▸ **PROBLEM TO SOLVE**
Retype the listing exactly. Leave out the images.

▸ **RECORDED DATA**
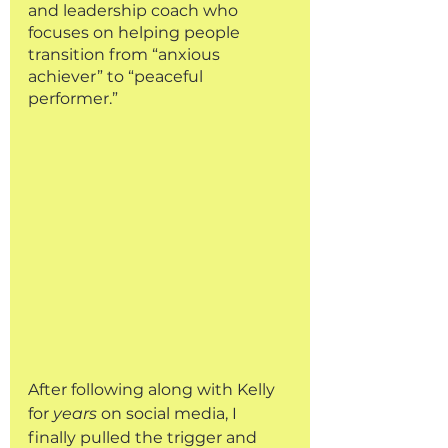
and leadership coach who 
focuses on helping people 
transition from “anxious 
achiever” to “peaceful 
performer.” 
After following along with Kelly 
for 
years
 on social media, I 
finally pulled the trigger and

▸ **EXPECTED OUTPUT**
and leadership coach who 
focuses on helping people 
transition from “anxious 
achiever” to “peaceful 
performer.” 
After following along with Kelly 
for 
years
 on social media, I 
finally pulled the trigger and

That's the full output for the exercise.